Printing or converting to PDF, via HTML

Another thing you might want to do, of course, is to make a hardcopy of the reformatted etext. You can do this by printing directly from your browser, but the typical browser does not do a great job of making the HTML (however well it has been created) print like a book. Several options are available, such as loading the HTML into Microsoft Word, and printing it from there. A better method is to use one of the freely available HTML-to-Postscript conversion utilities to create a Postscript or PDF version of the book. This is, perhaps, easier if you are a Linux/BSD user than if you are a Windows user. To create the various PDF samples that appear on this website, I used (on Linux) the free utility html2ps, along with various custom configuration files that you can get from my download page.
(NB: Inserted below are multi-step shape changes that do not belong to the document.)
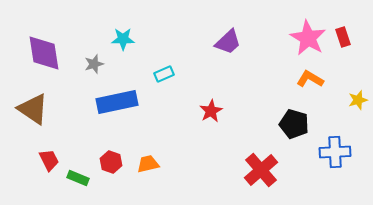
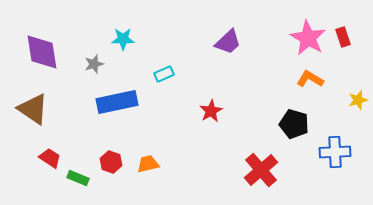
purple diamond: moved 2 px left, 1 px up
red trapezoid: moved 1 px right, 2 px up; rotated 30 degrees counterclockwise
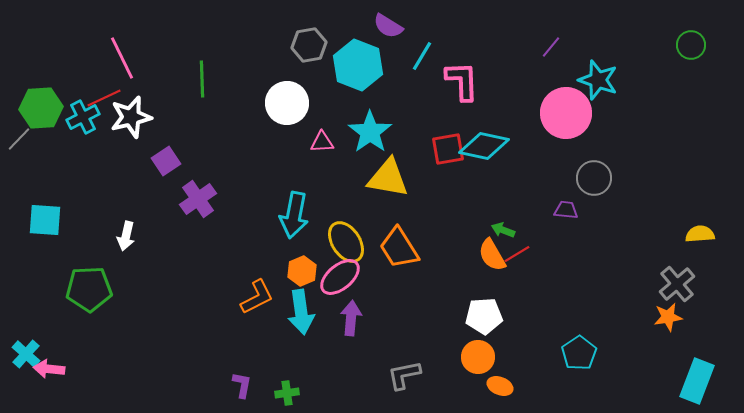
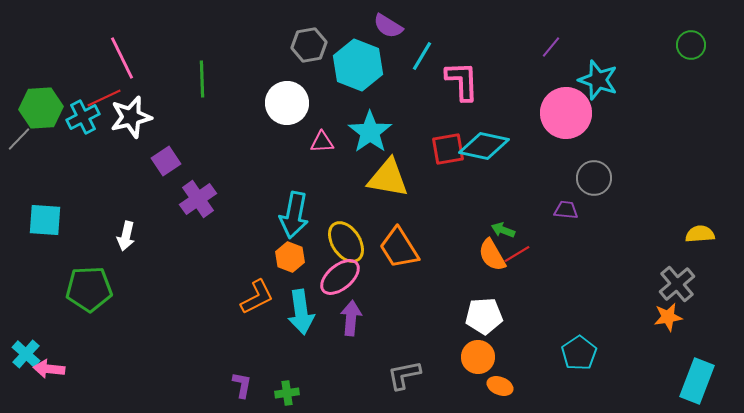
orange hexagon at (302, 271): moved 12 px left, 14 px up; rotated 16 degrees counterclockwise
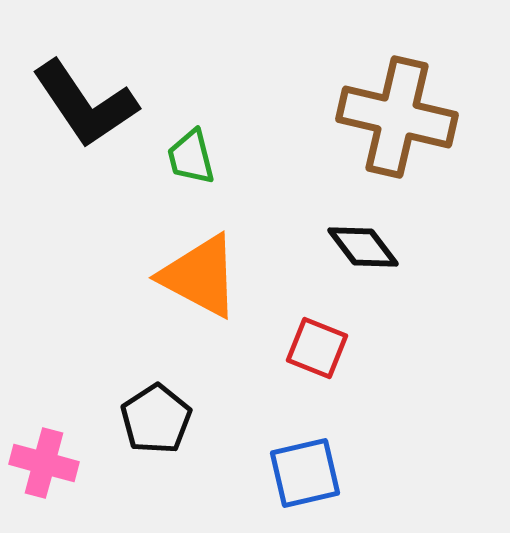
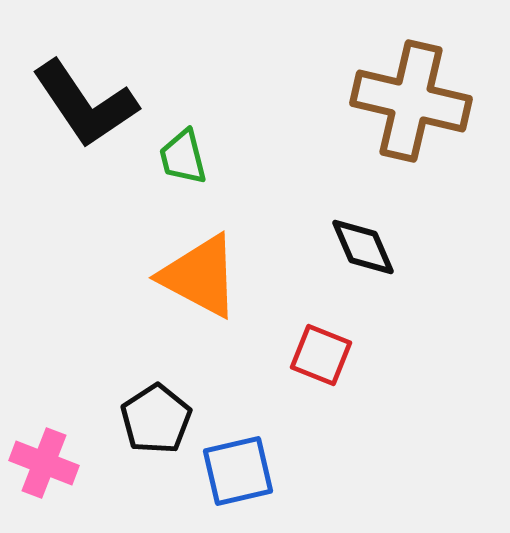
brown cross: moved 14 px right, 16 px up
green trapezoid: moved 8 px left
black diamond: rotated 14 degrees clockwise
red square: moved 4 px right, 7 px down
pink cross: rotated 6 degrees clockwise
blue square: moved 67 px left, 2 px up
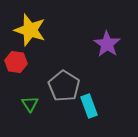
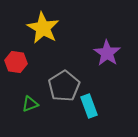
yellow star: moved 13 px right, 2 px up; rotated 12 degrees clockwise
purple star: moved 9 px down
gray pentagon: rotated 8 degrees clockwise
green triangle: rotated 42 degrees clockwise
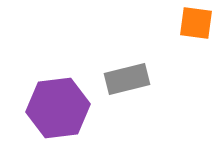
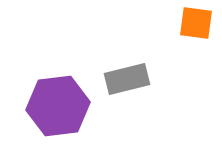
purple hexagon: moved 2 px up
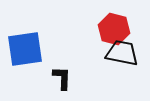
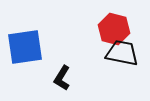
blue square: moved 2 px up
black L-shape: rotated 150 degrees counterclockwise
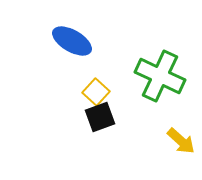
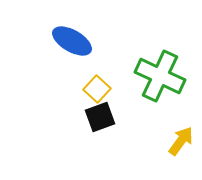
yellow square: moved 1 px right, 3 px up
yellow arrow: rotated 96 degrees counterclockwise
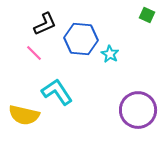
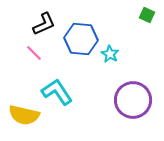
black L-shape: moved 1 px left
purple circle: moved 5 px left, 10 px up
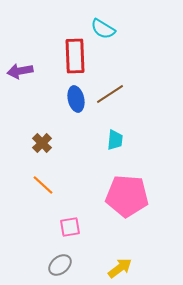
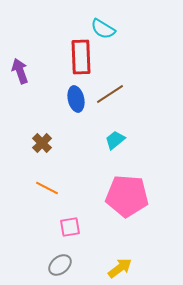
red rectangle: moved 6 px right, 1 px down
purple arrow: rotated 80 degrees clockwise
cyan trapezoid: rotated 135 degrees counterclockwise
orange line: moved 4 px right, 3 px down; rotated 15 degrees counterclockwise
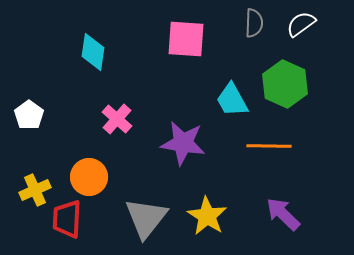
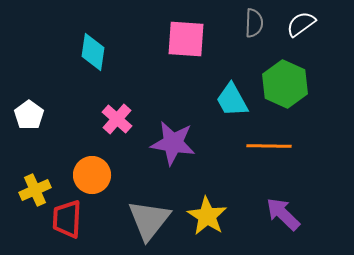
purple star: moved 10 px left
orange circle: moved 3 px right, 2 px up
gray triangle: moved 3 px right, 2 px down
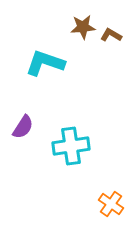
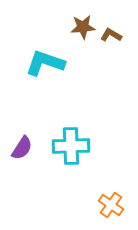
purple semicircle: moved 1 px left, 21 px down
cyan cross: rotated 6 degrees clockwise
orange cross: moved 1 px down
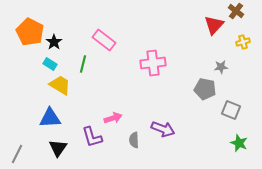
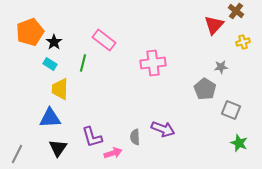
orange pentagon: rotated 24 degrees clockwise
green line: moved 1 px up
yellow trapezoid: moved 4 px down; rotated 120 degrees counterclockwise
gray pentagon: rotated 20 degrees clockwise
pink arrow: moved 35 px down
gray semicircle: moved 1 px right, 3 px up
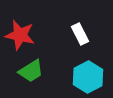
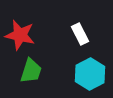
green trapezoid: rotated 40 degrees counterclockwise
cyan hexagon: moved 2 px right, 3 px up
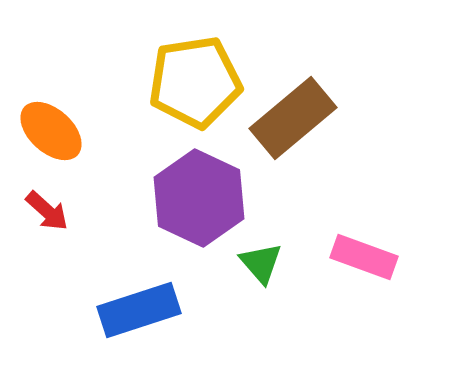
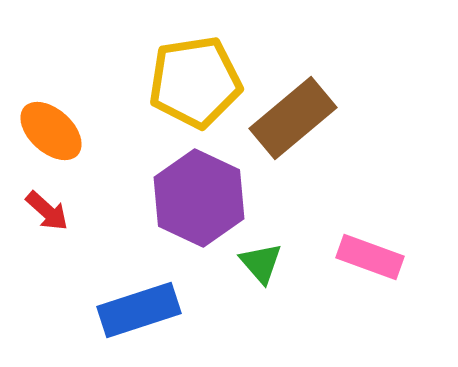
pink rectangle: moved 6 px right
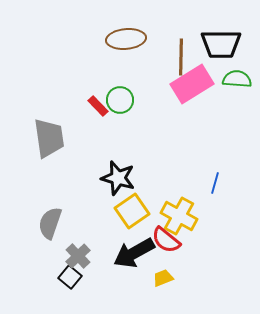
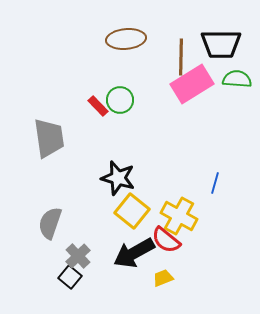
yellow square: rotated 16 degrees counterclockwise
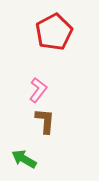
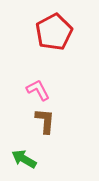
pink L-shape: rotated 65 degrees counterclockwise
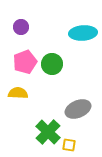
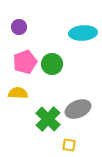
purple circle: moved 2 px left
green cross: moved 13 px up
Here is what the complete sequence of steps looked like, in Linux, for converting the sample etext to PDF format:

# Create HTML from the PG etext.
GutenMark bldhb10.txt bldhb10.html
# Create 8.5"x5.5" Postscript, hyphenated, from the HTML.
html2ps -H -f half12schoolbook.rc bldhb10.html > bldhb10.ps
# Create PDF from the Postscript.
ps2pdf bldhb10.ps

Or, in Linux, we could simply have printed it rather than creating PDF, by replacing the final command with

# Print the Postscript file.
lpr bldhb10.ps

Another interesting thing you can do is to print in booklet format -- two pages on the front and two pages on the back of standard letter-sized paper, with the pages reordered so the whole mess can be folded or cut into half-letter sized pages. This can be done with the freely available PSUtils tools. In Linux, you'd replace the ps2pdf step with this:

# Form the Postscript pages into a "signature":
psbook bldhb10.ps signature.ps
# Combine the pages 2-up.
pstops "2:0L@1.0(8.5in,0)+1L@1.0(8.5in,5.5in)" signature.ps booklet.ps
# Pull off the odd-numbered 2-up pages, in reverse order.
psselect -o -r booklet.ps frontsides.ps
# Pull off the even-numbered 2-up pages, in normal order.
psselect -e booklet.ps backsides.ps
# Print it.
lpr frontsides.ps
... feed the paper back into the printer ...
lpr backsides.ps

Printing or converting to PDF, via LaTeX

Overview

While LaTeX-based output from GutenMark lags that of HTML-based output in terms of maturity, in versions 20020616 and later it has become pretty satisfactory. And because the ability to produce visually attractive printouts or PDF from LaTeX is so much better than from HTML, it is definitely worth considering the use of the LaTeX option rather than the HTML default.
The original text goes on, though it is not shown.